• [TASK BRIEF] When you reach the line that contains "da zekiymiş. Kendisine yöneltilen her soruy", begin copying exactly, and continue through the last line of the data; no pictures belong in the copy.

• [DATA SHOWN]

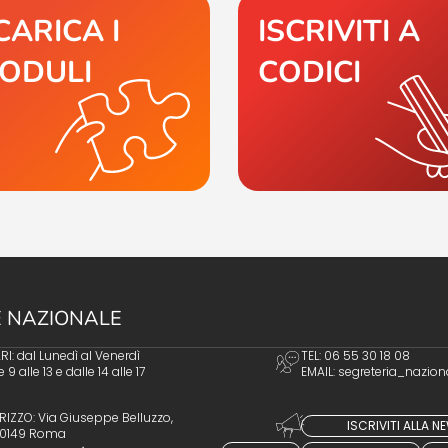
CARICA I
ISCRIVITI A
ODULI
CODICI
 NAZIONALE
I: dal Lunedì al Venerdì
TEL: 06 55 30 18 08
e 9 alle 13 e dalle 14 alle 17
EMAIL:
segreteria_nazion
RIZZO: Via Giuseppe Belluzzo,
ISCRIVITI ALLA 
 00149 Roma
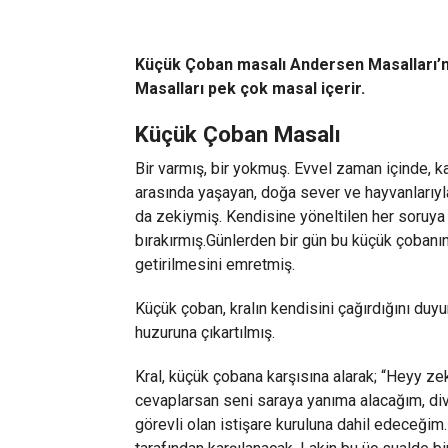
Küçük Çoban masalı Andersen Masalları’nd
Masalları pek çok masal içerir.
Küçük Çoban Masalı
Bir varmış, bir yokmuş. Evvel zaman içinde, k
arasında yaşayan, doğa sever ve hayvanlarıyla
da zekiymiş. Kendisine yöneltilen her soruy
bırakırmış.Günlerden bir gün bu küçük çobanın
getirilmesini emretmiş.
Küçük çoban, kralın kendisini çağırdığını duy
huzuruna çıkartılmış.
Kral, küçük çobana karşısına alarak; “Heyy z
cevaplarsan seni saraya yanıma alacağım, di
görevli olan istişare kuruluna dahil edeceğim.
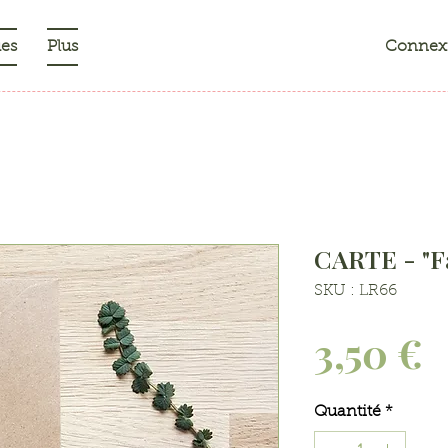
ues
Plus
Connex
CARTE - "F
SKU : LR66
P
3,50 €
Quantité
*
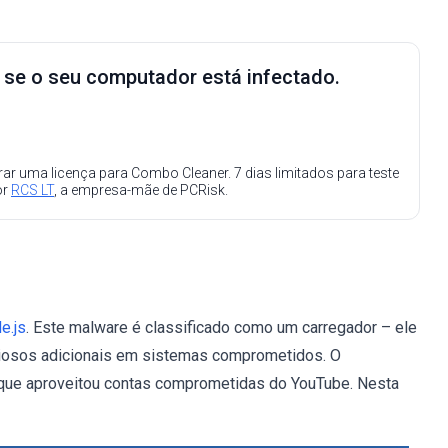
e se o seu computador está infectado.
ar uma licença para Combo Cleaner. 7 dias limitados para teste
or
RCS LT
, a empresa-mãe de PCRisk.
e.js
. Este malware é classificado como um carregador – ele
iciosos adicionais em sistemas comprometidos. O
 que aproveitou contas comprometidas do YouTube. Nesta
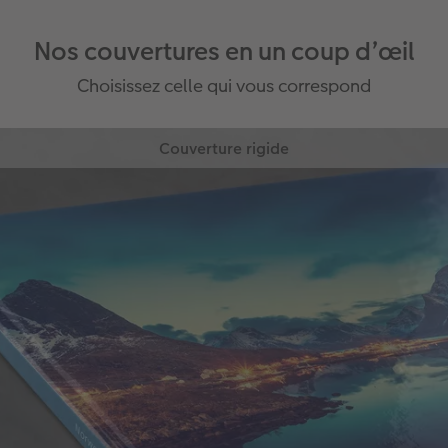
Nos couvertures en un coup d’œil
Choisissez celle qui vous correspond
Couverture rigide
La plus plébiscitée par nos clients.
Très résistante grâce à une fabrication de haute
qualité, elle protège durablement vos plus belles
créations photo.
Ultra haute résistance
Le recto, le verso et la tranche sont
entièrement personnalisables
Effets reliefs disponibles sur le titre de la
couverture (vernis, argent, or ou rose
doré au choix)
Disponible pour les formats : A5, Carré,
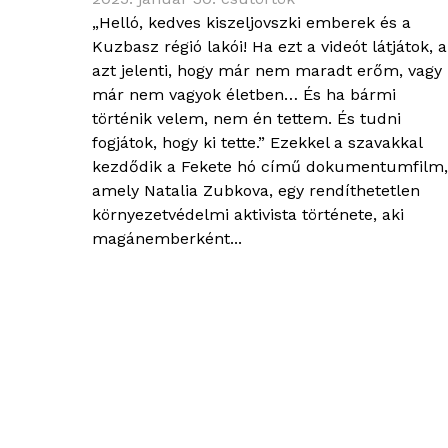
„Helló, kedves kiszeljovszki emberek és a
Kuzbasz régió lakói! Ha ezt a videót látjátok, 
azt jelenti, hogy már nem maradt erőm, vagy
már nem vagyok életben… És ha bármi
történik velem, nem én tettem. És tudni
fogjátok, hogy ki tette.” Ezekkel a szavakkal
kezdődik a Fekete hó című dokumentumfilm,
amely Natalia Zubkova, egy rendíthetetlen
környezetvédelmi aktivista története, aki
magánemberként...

• [WRITTEN RESPONSE]
da zekiymiş. Kendisine yöneltilen her soruy
bırakırmış.Günlerden bir gün bu küçük çobanın
getirilmesini emretmiş.
Küçük çoban, kralın kendisini çağırdığını duy
huzuruna çıkartılmış.
Kral, küçük çobana karşısına alarak; “Heyy z
cevaplarsan seni saraya yanıma alacağım, di
görevli olan istişare kuruluna dahil edeceğim.
ues
Plus
Connex
CARTE - "F
SKU : LR66
P
3,50 €
Quantité
*
e se o seu computador está infectado.
ar uma licença para Combo Cleaner. 7 dias limitados para teste
or
RCS LT
, a empresa-mãe de PCRisk.
e.js
. Este malware é classificado como um carregador – ele
iciosos adicionais em sistemas comprometidos. O
 que aproveitou contas comprometidas do YouTube. Nesta
Nos couvertures en un coup d’œil
Choisissez celle qui vous correspond
Couverture rigide
La plus plébiscitée par nos clients.
Très résistante grâce à une fabrication de haute
qualité, elle protège durablement vos plus belles
créations photo.
Ultra haute résistance
Le recto, le verso et la tranche sont
entièrement personnalisables
Effets reliefs disponibles sur le titre de la
couverture (vernis, argent, or ou rose
doré au choix)
Disponible pour les formats : A5, Carré,
„Helló, kedves kiszeljovszki emberek és a
Kuzbasz régió lakói! Ha ezt a videót látjátok, 
azt jelenti, hogy már nem maradt erőm, vagy
már nem vagyok életben… És ha bármi
történik velem, nem én tettem. És tudni
fogjátok, hogy ki tette.” Ezekkel a szavakkal
kezdődik a Fekete hó című dokumentumfilm,
amely Natalia Zubkova, egy rendíthetetlen
környezetvédelmi aktivista története, aki
magánemberként...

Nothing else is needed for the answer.